When the Featured Musical Artist Upstages the Main One--a Fun Little List

Something I find interesting is when a song has a guest singer or rapper and they actually upstage the main person. Whether it is a remix by that guest that is better than the original or a so-so song that suddenly features a bombastic verse, I sometimes take note of this and wanted to share some times I've noticed it.

"Savage Remix," from, "Good News."

Megan Thee Stallion's song, "Savage," was perfectly catchy and fun. Then they threw Beyonce on the track for the remix and she obliterated it (in a good way). I'm not even a huge fan of Queen B, but man if she doesn't rap and sing some killer bars.

"Interlude," from, "Tha Carter IV."

On Lil Wayne's album, "Tha Carther IV," he has tracks labeled that feature guest verses from assorted rappers.
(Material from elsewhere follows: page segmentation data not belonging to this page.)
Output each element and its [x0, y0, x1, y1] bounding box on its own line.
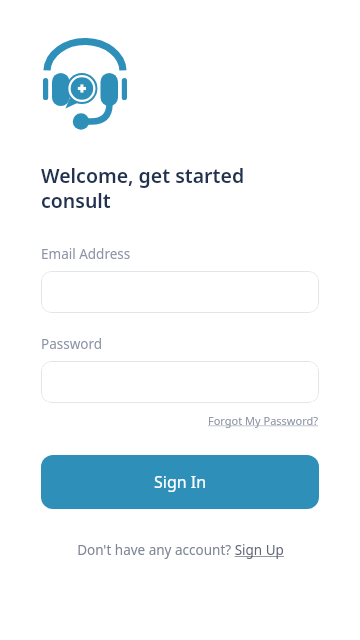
button[interactable]: Forgot My Password?	[208, 411, 319, 430]
staticText: Forgot My Password?	[208, 413, 319, 428]
button[interactable]: Email Address input	[41, 271, 319, 313]
button[interactable]: Sign In	[41, 455, 319, 509]
button[interactable]: Password input	[41, 361, 319, 403]
staticText: Welcome, get started consult	[41, 162, 245, 214]
button[interactable]: Don't have any account? Sign Up	[73, 537, 288, 563]
staticText: Sign In	[154, 471, 207, 493]
staticText: Password	[41, 335, 103, 353]
staticText: Don't have any account? Sign Up	[77, 541, 284, 559]
staticText: Email Address	[41, 245, 131, 263]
One, "Interlude," is simply labeled as having Tech N9ne appearing, and if you listen to it he indeed raps...but then suddenly another voice comes on the track that isn't indicated anywhere in the liner notes or anything on the physical copy of the CD I had purchased (yes, I bought the CD). That voice is Andre 3000, the greatest living mostly-retired rapper and he drops a verse that makes an already great album (the last one by Lil' Wayne I really dug) even better. It was a total surprise to hear Andre 3000 suddenly appear considering this was after OutKast's last album and well into his departure from rapping usually. I'm just glad Wayne convinced him to drop by.

"Nuthin But a G Thang," from, "The Chronic."

Dr. Dre's solo album, "The Chronic," has so much Snoop Dogg on it that some argue it should be considered Dogg's debut LP even moreso than, "Doggystyle." Wherever you fall on that debate, Dr. Dre has admittedly always been a better producer than rapper, with the sound of, "Nuthin But a G Thang," being amazing with its 90's West Coast vibe that Snoop lays his now-signature laid-back drawl over. Dre maybe wasn't the best rapper, but he found some of the best talents ever to make tracks for.

"B.S." from "Stargazing."

I'm not a big fan of Jhené Aiko, many of her songs seem to lack particularly deep lyrics, he singing strikes me as a bit monotone, and so forth. That said, her song, "B.S." has a really catchy melody and she does a decent job on it...only to get totally overshadowed by a guest-verse from the incredibly talented artist H.E.R. I feel a little bad for Aiko as this is a rare song she's pretty good on, but then she just gets blown out of the water by H.E.R. What can ya do?

Kendrick Lamar on any track

I said Andre 3000 was the greatest living rapper alive who is mostly retired up above and that is because Kendrick Lamar is the greatest living rapper alive who is quite active in making songs. Whether it is his own amazing albums or a number of guest appearances where despite being the featured artist he simply makes a track all his own, Kendrick Lamar is an unstoppable burst of creative energy who you're lucky to have on your song because it's gonna be amazing, but you do have to come to terms with the fact he'll outshine anything you contribute.

I'm sure there are plenty of other occasions I didn't think to mention, so please comment if you have one in mind.